= Directions for this task =
Look through the data below for the line with "subheading_active='subheading_below'", and transcribe it exactly together with each line after it up to and including the line with "Chase Valley Downs". Give nothing else.

= Given records =
+===+
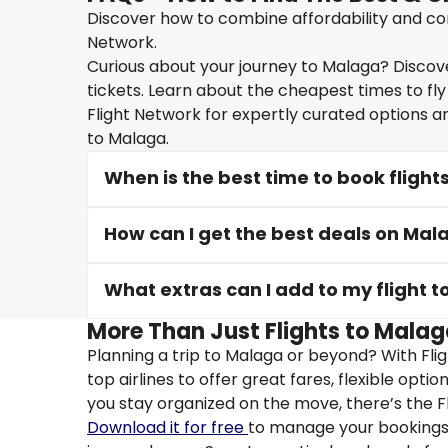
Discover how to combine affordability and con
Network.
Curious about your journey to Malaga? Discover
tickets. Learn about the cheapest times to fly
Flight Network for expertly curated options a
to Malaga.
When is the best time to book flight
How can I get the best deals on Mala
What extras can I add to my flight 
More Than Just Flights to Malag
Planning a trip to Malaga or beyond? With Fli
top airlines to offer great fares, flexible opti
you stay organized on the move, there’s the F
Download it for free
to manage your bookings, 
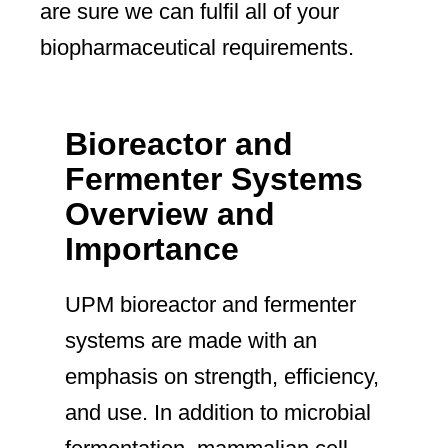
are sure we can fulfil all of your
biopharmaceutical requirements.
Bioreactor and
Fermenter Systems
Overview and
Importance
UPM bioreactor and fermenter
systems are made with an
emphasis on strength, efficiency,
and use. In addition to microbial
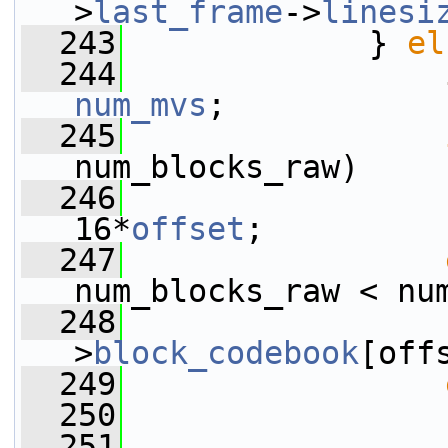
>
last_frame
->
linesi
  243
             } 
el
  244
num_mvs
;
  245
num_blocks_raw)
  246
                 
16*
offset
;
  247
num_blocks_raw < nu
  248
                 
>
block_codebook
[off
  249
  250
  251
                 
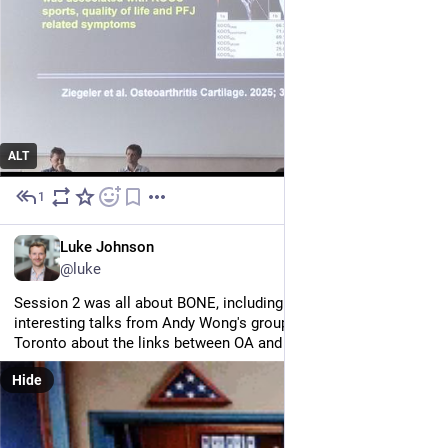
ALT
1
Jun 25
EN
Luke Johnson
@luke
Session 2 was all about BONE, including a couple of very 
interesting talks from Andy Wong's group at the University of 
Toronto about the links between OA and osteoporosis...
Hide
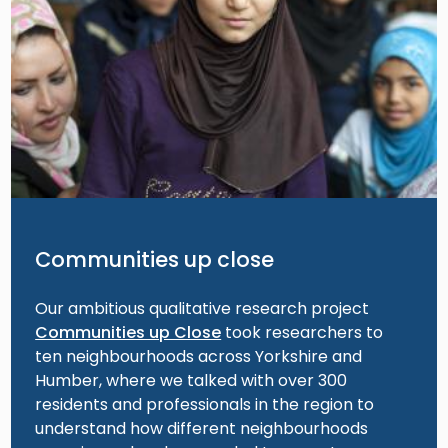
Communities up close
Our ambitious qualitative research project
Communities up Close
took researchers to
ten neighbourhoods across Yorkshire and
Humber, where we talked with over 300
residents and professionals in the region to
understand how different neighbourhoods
+===+
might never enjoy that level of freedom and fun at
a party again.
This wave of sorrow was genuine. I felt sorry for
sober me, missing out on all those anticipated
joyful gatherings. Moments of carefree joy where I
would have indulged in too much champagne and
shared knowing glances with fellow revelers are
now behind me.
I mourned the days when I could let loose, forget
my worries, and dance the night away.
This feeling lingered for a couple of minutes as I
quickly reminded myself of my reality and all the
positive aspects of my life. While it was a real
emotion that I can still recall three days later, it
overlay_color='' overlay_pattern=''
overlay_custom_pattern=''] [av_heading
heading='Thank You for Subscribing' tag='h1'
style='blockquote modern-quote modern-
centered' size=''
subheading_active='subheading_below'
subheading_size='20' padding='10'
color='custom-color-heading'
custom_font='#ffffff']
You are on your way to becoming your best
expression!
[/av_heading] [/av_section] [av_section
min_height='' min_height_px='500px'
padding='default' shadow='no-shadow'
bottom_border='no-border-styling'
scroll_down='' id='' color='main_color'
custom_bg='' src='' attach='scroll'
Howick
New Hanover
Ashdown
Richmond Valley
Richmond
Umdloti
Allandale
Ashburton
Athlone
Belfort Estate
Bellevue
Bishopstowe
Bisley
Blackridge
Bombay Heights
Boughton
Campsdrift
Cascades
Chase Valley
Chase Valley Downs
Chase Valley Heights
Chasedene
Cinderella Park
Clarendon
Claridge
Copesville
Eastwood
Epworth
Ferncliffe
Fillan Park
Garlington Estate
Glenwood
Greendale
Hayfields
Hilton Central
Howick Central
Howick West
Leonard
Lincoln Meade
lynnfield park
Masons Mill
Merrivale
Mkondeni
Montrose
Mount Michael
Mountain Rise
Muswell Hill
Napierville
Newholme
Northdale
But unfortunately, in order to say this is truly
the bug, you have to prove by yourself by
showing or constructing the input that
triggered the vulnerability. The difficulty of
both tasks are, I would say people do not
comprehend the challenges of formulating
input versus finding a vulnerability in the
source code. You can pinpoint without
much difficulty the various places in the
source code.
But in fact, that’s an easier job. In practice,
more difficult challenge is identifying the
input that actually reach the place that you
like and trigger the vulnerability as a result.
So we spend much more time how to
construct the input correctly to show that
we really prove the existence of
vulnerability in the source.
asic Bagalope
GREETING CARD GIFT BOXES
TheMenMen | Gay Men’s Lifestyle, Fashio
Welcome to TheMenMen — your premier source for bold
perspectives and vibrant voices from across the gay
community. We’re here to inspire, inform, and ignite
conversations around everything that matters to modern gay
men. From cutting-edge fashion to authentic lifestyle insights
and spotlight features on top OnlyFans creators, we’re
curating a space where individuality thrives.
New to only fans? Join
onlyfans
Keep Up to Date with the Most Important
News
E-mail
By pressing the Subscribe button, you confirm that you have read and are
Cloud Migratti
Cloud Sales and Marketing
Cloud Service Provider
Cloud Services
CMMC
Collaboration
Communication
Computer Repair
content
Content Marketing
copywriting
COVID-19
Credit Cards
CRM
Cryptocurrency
+===+
= Output below =
subheading_active='subheading_below'
subheading_size='20' padding='10'
color='custom-color-heading'
custom_font='#ffffff']
You are on your way to becoming your best
expression!
[/av_heading] [/av_section] [av_section
min_height='' min_height_px='500px'
padding='default' shadow='no-shadow'
bottom_border='no-border-styling'
scroll_down='' id='' color='main_color'
custom_bg='' src='' attach='scroll'
Howick
New Hanover
Ashdown
Richmond Valley
Richmond
Umdloti
Allandale
Ashburton
Athlone
Belfort Estate
Bellevue
Bishopstowe
Bisley
Blackridge
Bombay Heights
Boughton
Campsdrift
Cascades
Chase Valley
Chase Valley Downs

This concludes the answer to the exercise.